Computer Waiting Games
by Hal Bowman
Published by Quirk Books
96 pages, 2002
Murphy's Computer Law
Reviewed by Aaron Blanton
While it happens frequently to most of us, it seems to never fail to occur when we're the most motivated to work. Murphy's Law for the computer age. The last stanza of the sonnet is seething out; the piece of code that will solve all of the program's problems wants to dance off your fingertips; the legal brief that will cut them to the... er... briefs is lodged right there at the edge of your brain.
You settle yourself in front of your computer, some nice liquid waiting at your elbow to accompany you on your journey of creativity. You spread your fingers, ready to release your special computing energy. Perhaps a knuckle cracks of its own accord. It will be good. Ah... it will be the best.
You close your eyes, already seeing the finished project in your mind, and then -- this is it. You begin to work. And then you notice something: your heart and mind are working in tandem, just as they should be. Your computer, however, is not. You're pushing keys, but nothing is happening. Without any provocation at all -- or maybe, with very little -- your computer has declared a mini-vacation in the middle of the workday. It has crashed/locked-up/frozen or otherwise made itself unavailable to your clever hunting or maniacal pecking.
At this point, your participation is required for about 30 seconds while you reboot, reload or otherwise readjust your computer's attitude. Then, while your computer busies itself getting ready for you once more, you have a few minutes to... what? Throw things at your computer? Curse the necessity of sharing our lives with a helpful but unpredictable electronic pet? Swear? Systems technician Hal Bowman has come up with a more productive alternative. In Computer Waiting Games: Activities for the Impatient, author Bowman tells us that:
The average person spends nine minutes every day waiting for web sites and files to download. That may not seem like a lot, but consider the math: nine minutes a day, seven days a week, fifty-two weeks a year -- at the end of it all, you'll have spent nearly fifty-five hours doing absolutely nothing. And that's not even counting the time spent rebooting after the downloaded files crash your computer.

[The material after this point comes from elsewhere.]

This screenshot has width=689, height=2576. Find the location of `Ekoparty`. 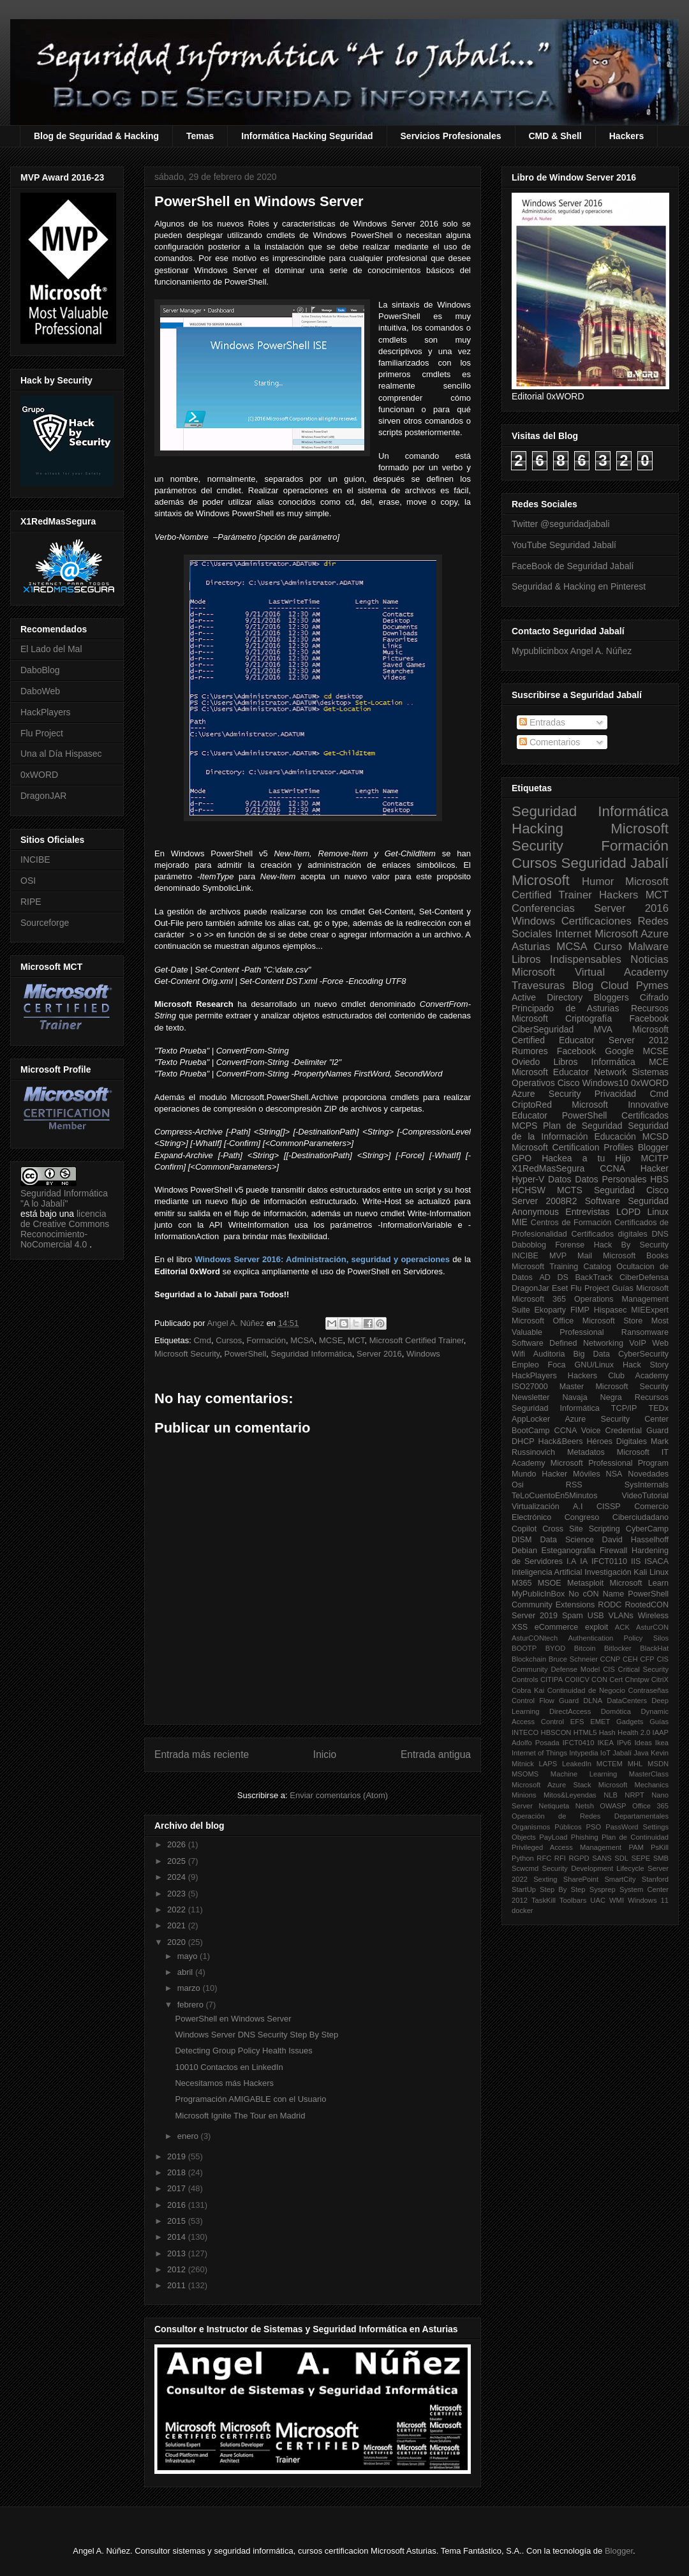 Ekoparty is located at coordinates (550, 1310).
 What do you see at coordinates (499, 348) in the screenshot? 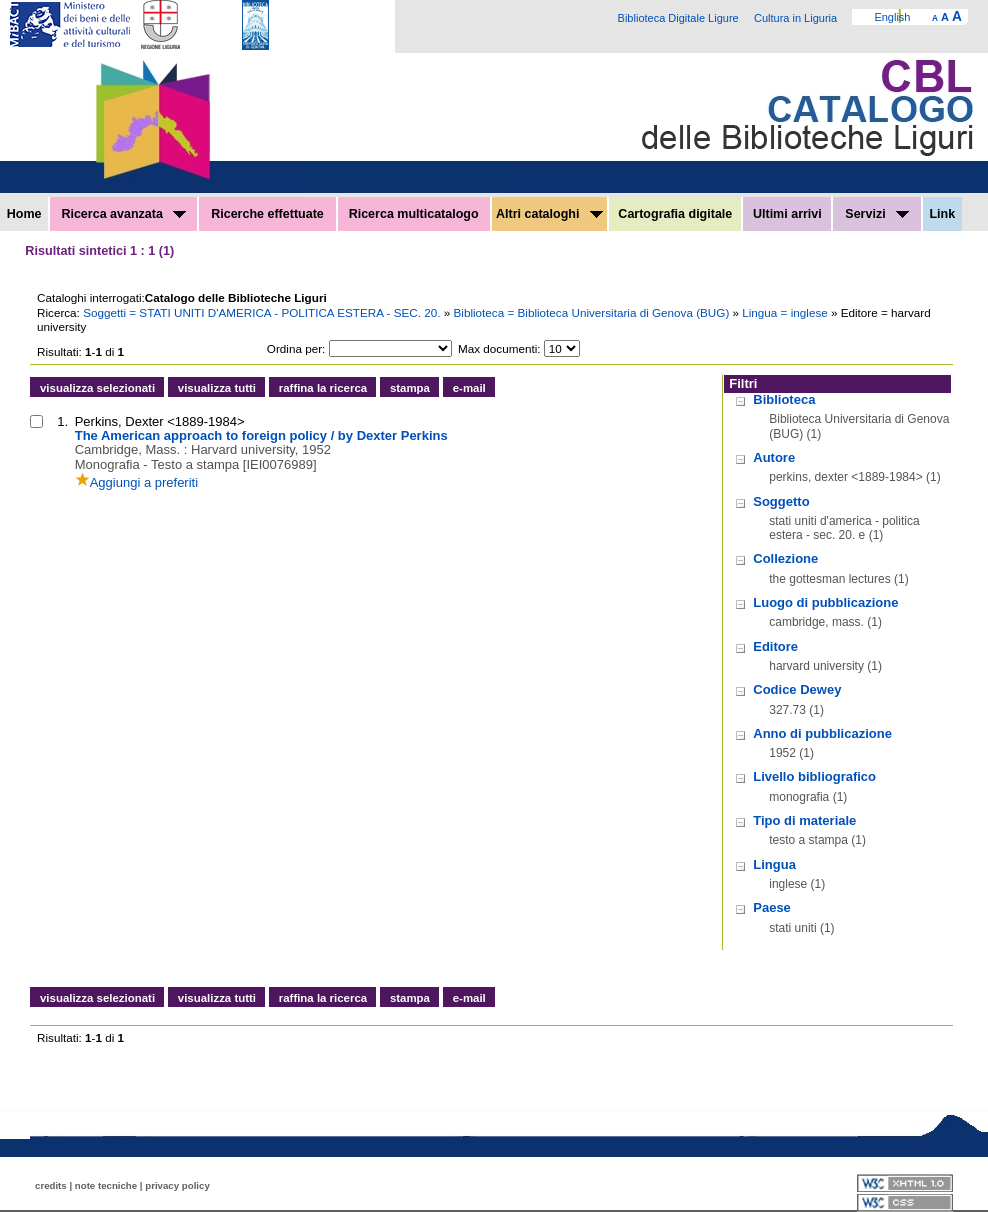 I see `Max documenti:` at bounding box center [499, 348].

So what's the connected person to do? Bowman's book suggests dozens of activities -- from the mildly amusing to the practically insane -- with which to plug up the time that would otherwise be wasted completely. The book is broken into four main sections -- Arts and Crafts, Sports and Fitness, Puzzles and Games, Mind and Spirit -- and each activity is flagged by the amount of time it will take to complete. Sharply designed and cleverly illustrated, despite its potential for shallow silliness, Computer Waiting Games is a genuinely engaging book. While I might not ever make a floppy Fly-Face Halloween Mask (three to seven minutes), go Mouse Ball Bowling (eight minutes or more) or do Printer Cable Calisthenics (three minutes or less), it's good to know that these are available options I probably wouldn't have thought of before. Several entries in the Puzzles and Games section of the book -- like Dice Games from the Bantu Tribesmen of Zaire and Super Computer Scrapple Challenge -- involve removing all of the keys from your keyboard. And, honestly, though Bowman makes this sound very simple, I'm not confident that I'd be able to get my keys off, play the game, then get the keys back on in the right order in the allotted time. When I think about it, taking the keys off, mixing them up and then trying to get them back on sounds just about like a whole activity to me.
While some of the suggestions are silly, others are delightfully inventive while still others are simply well-executed and look just plain fun. Conduct a Touch-Tone Music Symphony falls into this last category. I always knew I could play "Mary Had A Little Lamb" on a touch tone phone, but Bowman has provided both the music and the numeric key sequences for "Jingle Bells," "Happy Birthday," "Frére Jacques," "Way Down Upon the Swanee River" and "Auld Lang Syne." Draw an Animated Cartoon for Your Rolodex falls into this category, as well.
With its sharp design, mouse pad cover (no, really) and fun and irreverent tone, Computer Waiting Games could easily become the next office craze or, at least, provide the foundation for it. CD-ROM Long-Distance Discus Toss, anyone? | September 2002
Aaron Blanton is an expatriate Kentuckian writer and musician living outside of the United States.